**TASK OBJECTIVE**
All of the records below need to be written out exactly, but without the pictures.
** Opening DATA block **
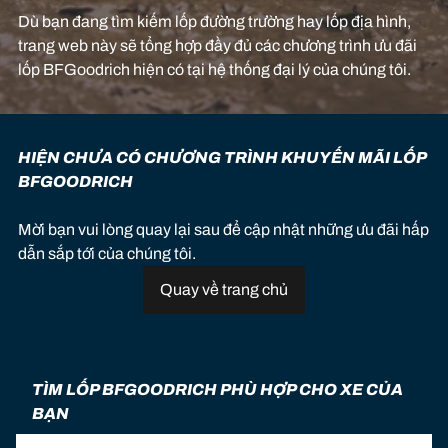
Dù bạn đang tìm kiếm lốp đường trường hay lốp địa hình,
trang web này sẽ tổng hợp đầy đủ các chương trình ưu đãi
lốp BFGoodrich hiện có tại hệ thống đại lý của chúng tôi.
HIỆN CHƯA CÓ CHƯƠNG TRÌNH KHUYẾN MÃI LỐP
BFGOODRICH
Mời bạn vui lòng quay lại sau để cập nhật những ưu đãi hấp
dẫn sắp tới của chúng tôi.
Quay về trang chủ
TÌM LỐP BFGOODRICH PHÙ HỢP CHO XE CỦA
BẠN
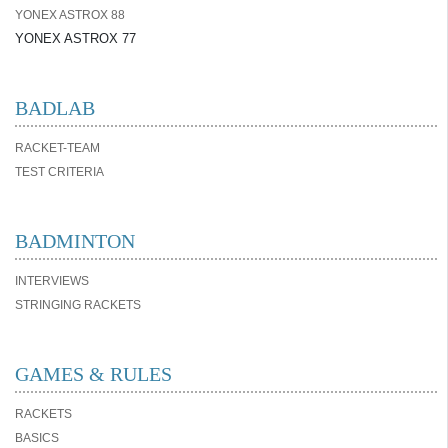
YONEX ASTROX 88
YONEX ASTROX 77
BADLAB
RACKET-TEAM
TEST CRITERIA
BADMINTON
INTERVIEWS
STRINGING RACKETS
GAMES & RULES
RACKETS
BASICS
** Closing DATA block **
**ANSWER TO THE EXERCISE**
Dù bạn đang tìm kiếm lốp đường trường hay lốp địa hình,
trang web này sẽ tổng hợp đầy đủ các chương trình ưu đãi
lốp BFGoodrich hiện có tại hệ thống đại lý của chúng tôi.
HIỆN CHƯA CÓ CHƯƠNG TRÌNH KHUYẾN MÃI LỐP
BFGOODRICH
Mời bạn vui lòng quay lại sau để cập nhật những ưu đãi hấp
dẫn sắp tới của chúng tôi.
Quay về trang chủ
TÌM LỐP BFGOODRICH PHÙ HỢP CHO XE CỦA
BẠN
YONEX ASTROX 88
YONEX ASTROX 77
BADLAB
RACKET-TEAM
TEST CRITERIA
BADMINTON
INTERVIEWS
STRINGING RACKETS
GAMES & RULES
RACKETS
BASICS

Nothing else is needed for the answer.